» EXERCISE INSTRUCTIONS
Pictures stay out; please output the remaining data exactly.

» RAW DATA

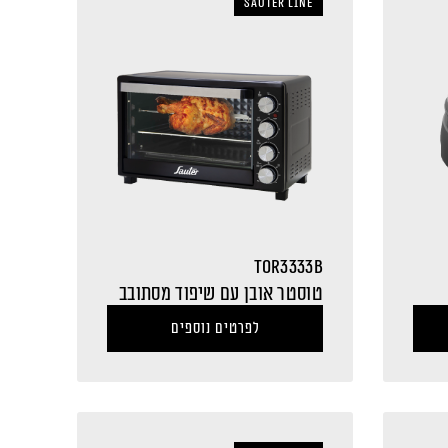
sauter LINE
TOR3333B
טוסטר אובן עם שיפוד מסתובב
לפרטים נוספים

» RESULT OF THE EXERCISE
sauter LINE
TOR3333B
טוסטר אובן עם שיפוד מסתובב
לפרטים נוספים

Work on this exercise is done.